> **WHAT YOU ARE ASKED TO DO**
Scan the records for the word "System". Return each line where it is found.

> **DATA IN THIS EXERCISE**
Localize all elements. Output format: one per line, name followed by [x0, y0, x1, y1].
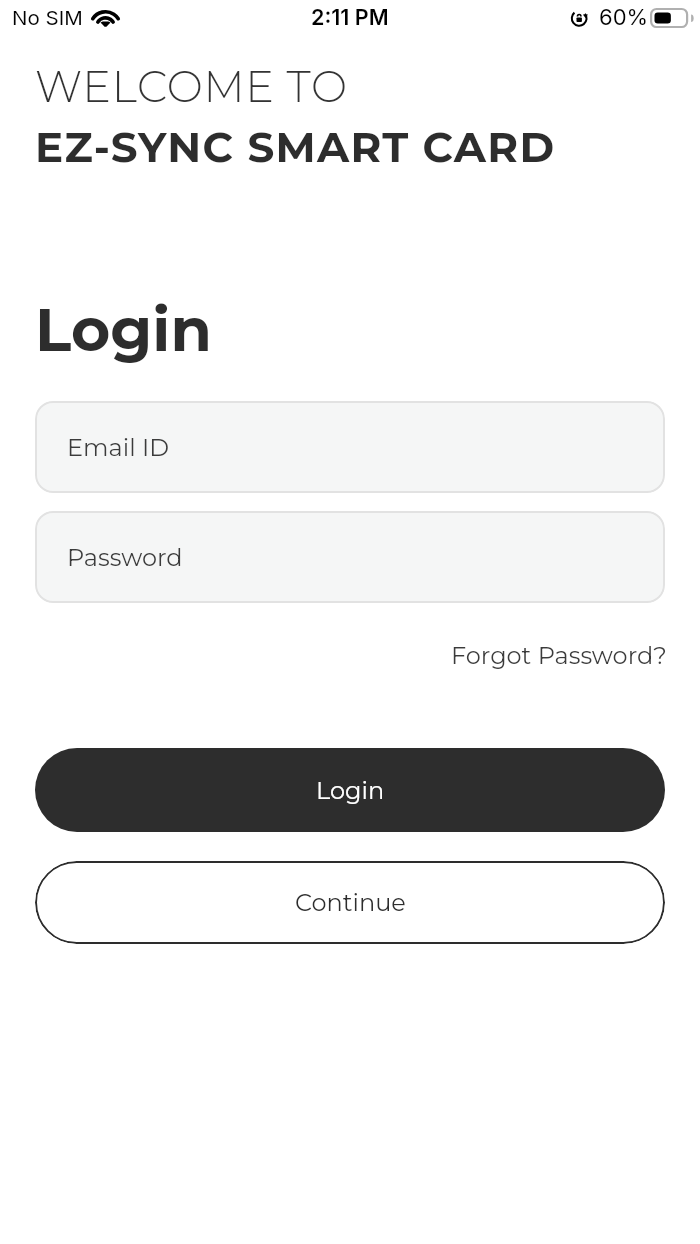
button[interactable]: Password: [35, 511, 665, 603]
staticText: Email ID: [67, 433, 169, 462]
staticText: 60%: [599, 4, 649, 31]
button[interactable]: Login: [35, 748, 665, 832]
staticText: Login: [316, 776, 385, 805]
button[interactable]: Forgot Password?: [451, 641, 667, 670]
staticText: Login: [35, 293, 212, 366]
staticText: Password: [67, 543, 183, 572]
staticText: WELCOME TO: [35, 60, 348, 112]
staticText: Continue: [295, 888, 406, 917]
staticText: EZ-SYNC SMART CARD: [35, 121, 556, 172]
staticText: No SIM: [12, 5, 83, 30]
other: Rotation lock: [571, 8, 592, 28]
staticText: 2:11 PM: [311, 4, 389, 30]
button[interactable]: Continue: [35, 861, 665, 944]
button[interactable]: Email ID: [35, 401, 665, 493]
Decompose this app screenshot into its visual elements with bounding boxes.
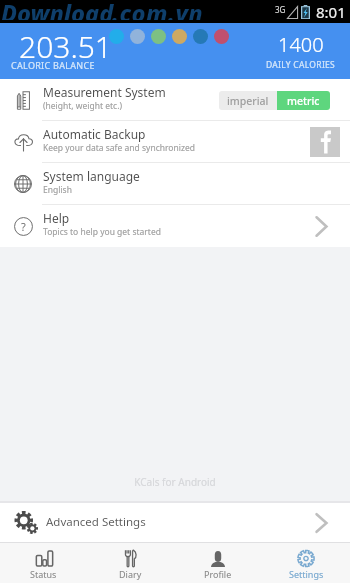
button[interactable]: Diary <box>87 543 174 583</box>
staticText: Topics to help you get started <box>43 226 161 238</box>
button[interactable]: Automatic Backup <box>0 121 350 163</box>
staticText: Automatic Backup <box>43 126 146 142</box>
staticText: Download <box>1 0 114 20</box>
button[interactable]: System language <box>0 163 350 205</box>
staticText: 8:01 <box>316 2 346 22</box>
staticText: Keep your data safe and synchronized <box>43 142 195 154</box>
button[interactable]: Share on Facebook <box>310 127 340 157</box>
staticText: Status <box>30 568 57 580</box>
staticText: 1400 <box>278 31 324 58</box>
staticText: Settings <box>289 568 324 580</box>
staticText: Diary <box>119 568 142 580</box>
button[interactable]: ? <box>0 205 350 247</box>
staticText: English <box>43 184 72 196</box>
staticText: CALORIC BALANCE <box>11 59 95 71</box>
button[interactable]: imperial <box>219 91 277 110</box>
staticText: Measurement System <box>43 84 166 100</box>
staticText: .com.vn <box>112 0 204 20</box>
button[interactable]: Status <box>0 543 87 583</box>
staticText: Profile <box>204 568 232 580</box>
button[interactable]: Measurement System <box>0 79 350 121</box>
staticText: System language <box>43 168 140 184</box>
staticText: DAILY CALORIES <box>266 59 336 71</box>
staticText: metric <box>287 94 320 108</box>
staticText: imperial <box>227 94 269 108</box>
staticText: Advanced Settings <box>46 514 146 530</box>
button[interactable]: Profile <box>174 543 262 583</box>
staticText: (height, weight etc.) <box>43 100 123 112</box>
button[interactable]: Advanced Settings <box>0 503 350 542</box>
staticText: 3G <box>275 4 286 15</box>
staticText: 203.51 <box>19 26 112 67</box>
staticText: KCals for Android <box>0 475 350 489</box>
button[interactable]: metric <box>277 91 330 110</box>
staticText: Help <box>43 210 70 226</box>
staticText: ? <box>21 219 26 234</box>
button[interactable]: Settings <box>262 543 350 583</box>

> **EXERCISE RESPONSE**
button[interactable]: System language <box>0 163 350 205</box>
staticText: Measurement System <box>43 84 166 100</box>
button[interactable]: Measurement System <box>0 79 350 121</box>
staticText: System language <box>43 168 140 184</box>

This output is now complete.